A few weeks ago three vans of Nicholas School students ventured to the southern Appalachians to talk about water. Luckily for me I hadn't taken 15 passenger van training yet -thank you Megan, Erin and Anna and, a special thanks to Mark Panny for organizing the trip!
First stop: Cathy's Creek - hiking around a headwater tributary of the French Broad.
As we hiked we talked about a few topics of interest. The first being a discussion on where the stream starts, and how this could be interpreted in regards to policy and regulation. Megan Fork and Erin Seybold talked about carbon cycling in the context of where comes from, how it gets to the stream and what happens in-stream once it gets there. Martin enthralled us with the first of a few readings, perhaps the first being from Walden.
2nd stop: Cathy's Creek water treatment plant. We didn't get a tour since it was Saturday (hopefully next year!), but we did go over some of the basics of drinking water treatment. This treatment plant produces about 1.5 million gallons of drinking water a day.
3rd stop: Oskar Blues Brewery - What a better use of water than to make beer!
While touring the new brewery we (Martin and Mark) estimated that the brewery was using about 120,000 gallons of water/ day to produce ~50,000 barrels ( 1 barrel =~ 2 kegs = ~ 32 gallons) of beer per year.

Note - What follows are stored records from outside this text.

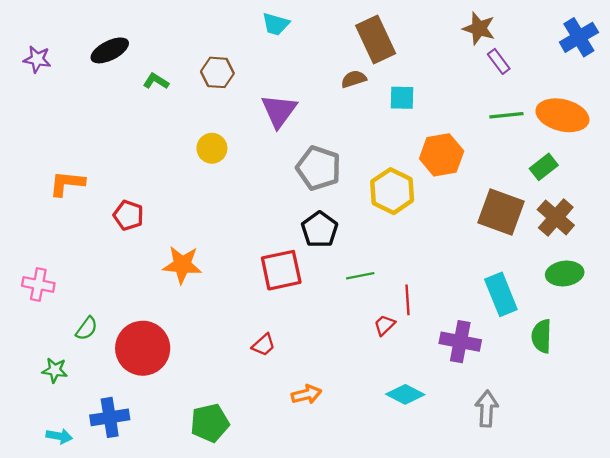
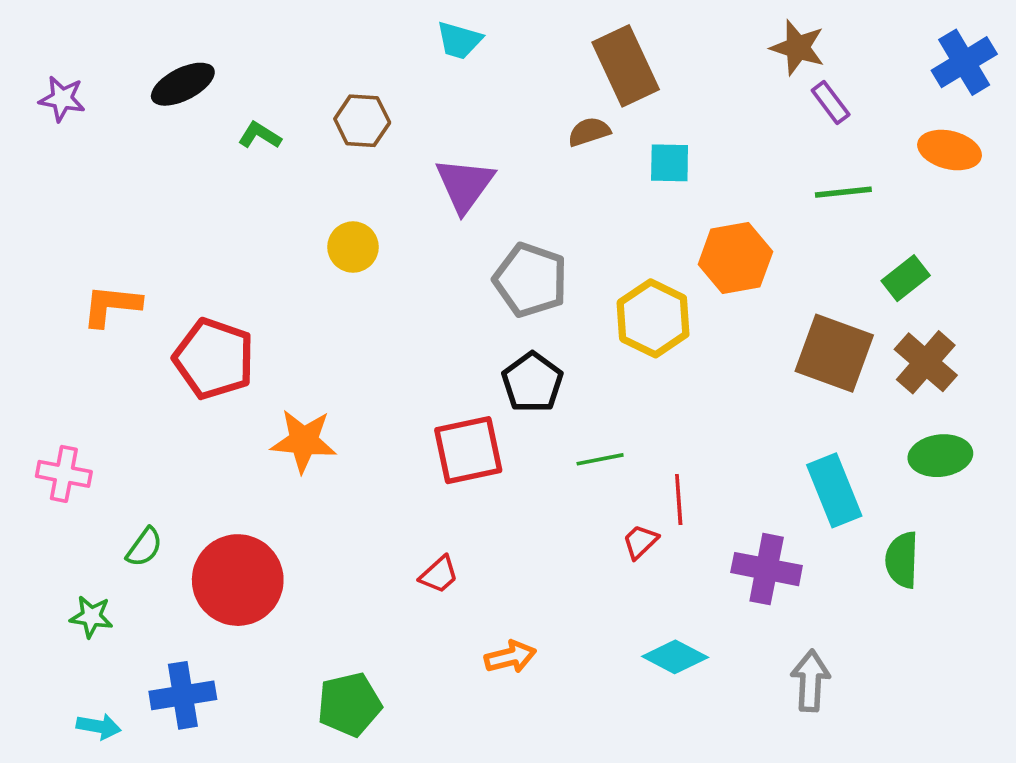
orange ellipse: (562, 115) -> (950, 150), moved, size x0.7
red pentagon: (128, 215) -> (214, 359), size x1.6

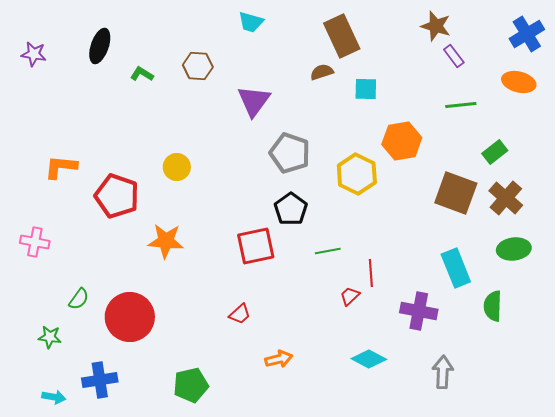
black ellipse: (183, 84) -> (100, 46), turned -44
yellow circle: (353, 247) -> (177, 167), moved
pink cross: (64, 474) -> (35, 242), moved

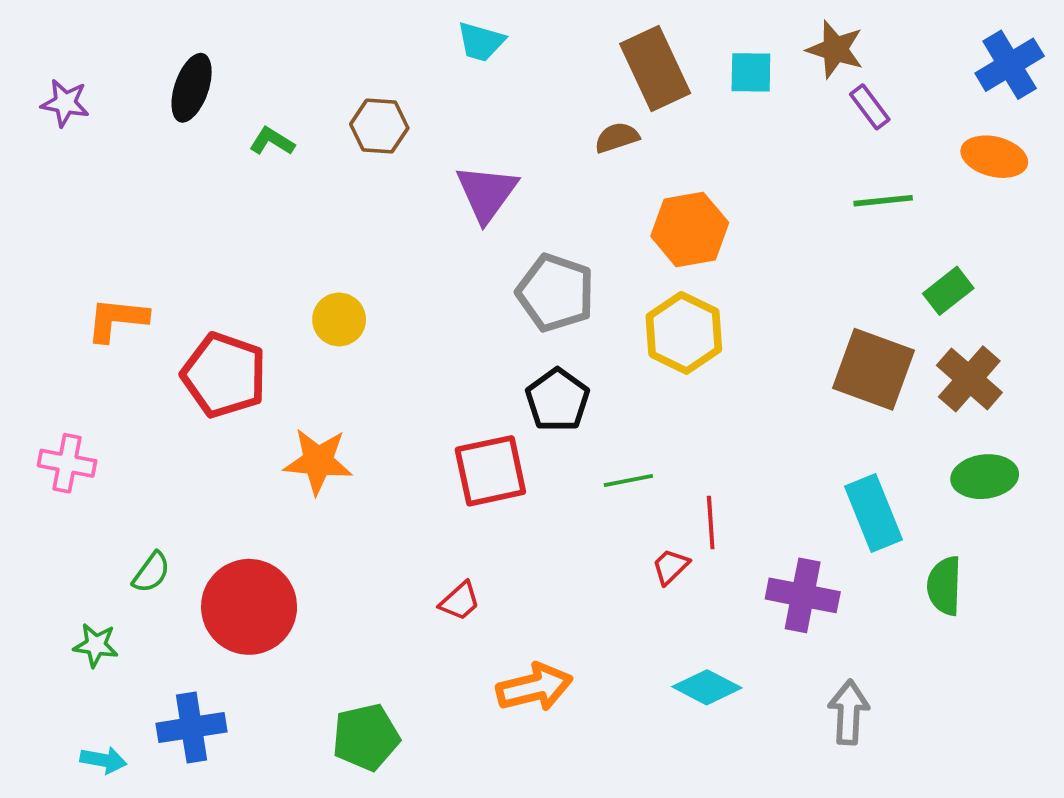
cyan square: (366, 89) -> (751, 72), moved
orange hexagon: (402, 141) -> (690, 229), moved
orange arrow: (279, 359) -> (534, 687), size x1.4

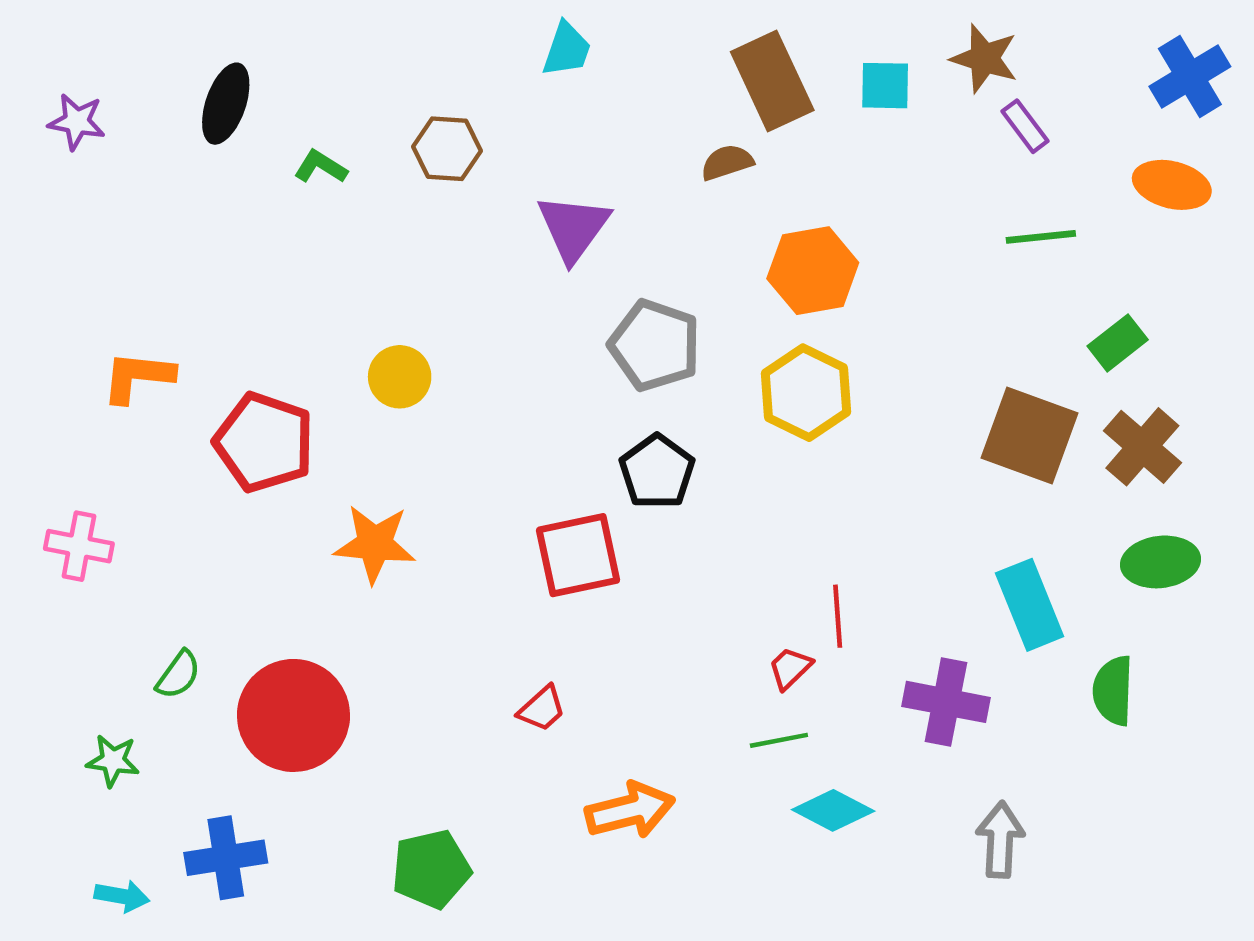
cyan trapezoid: (481, 42) -> (567, 49), turned -87
green line: (628, 480) -> (779, 740), moved

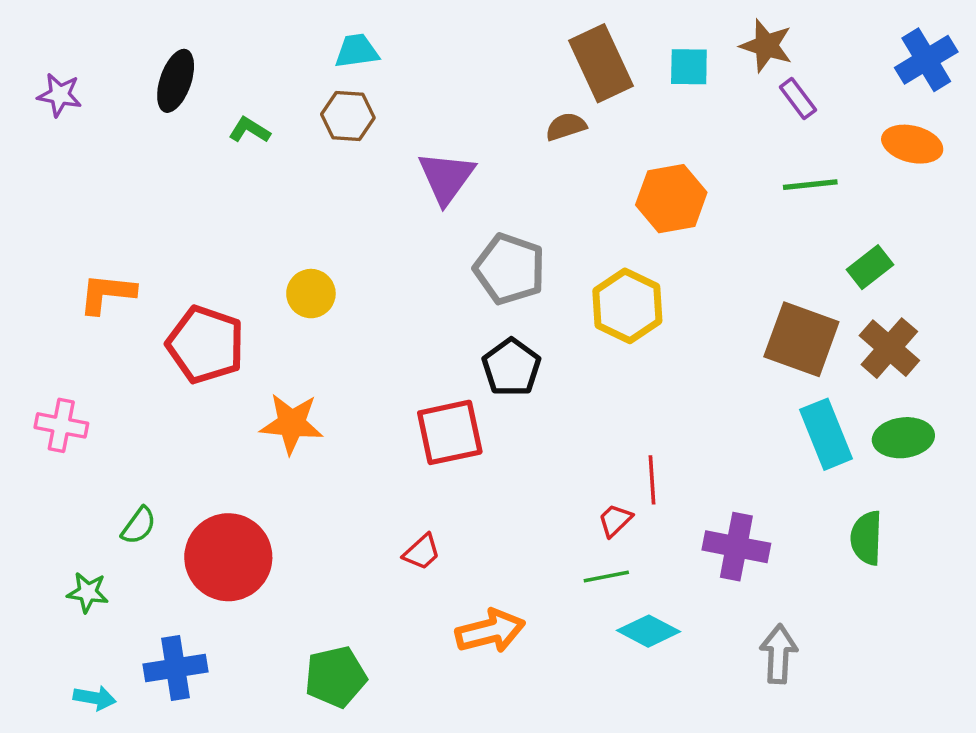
cyan trapezoid: (567, 49) -> (357, 51), moved, turned -117
orange hexagon: (813, 271) -> (671, 199), moved
cyan rectangle: (1030, 605) -> (826, 434), moved

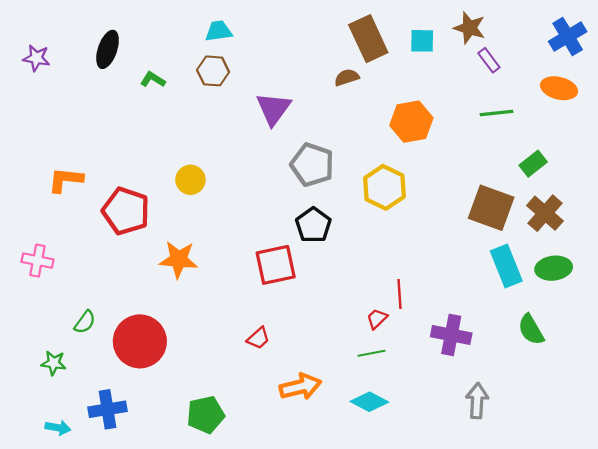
green semicircle: (866, 538) -> (531, 330), turned -32
cyan diamond: (648, 631) -> (369, 402), moved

Day 2: Canoeing down the French Broad River
A beautiful fall day on the river was a great way to get our minds thinking about the work rivers do. The movement of water is dynamic, which influences the type and amount of sediment and nutrients that it carries . At this point in the watershed the river was a light brown, with a considerably higher sediment load (and dissolved organic carbon!) than in Cathy's creek. We looked at bed forms on the bottom of an incoming creek and added some Rhodamine, a red dye that helps visualize eddies and currents in the stream.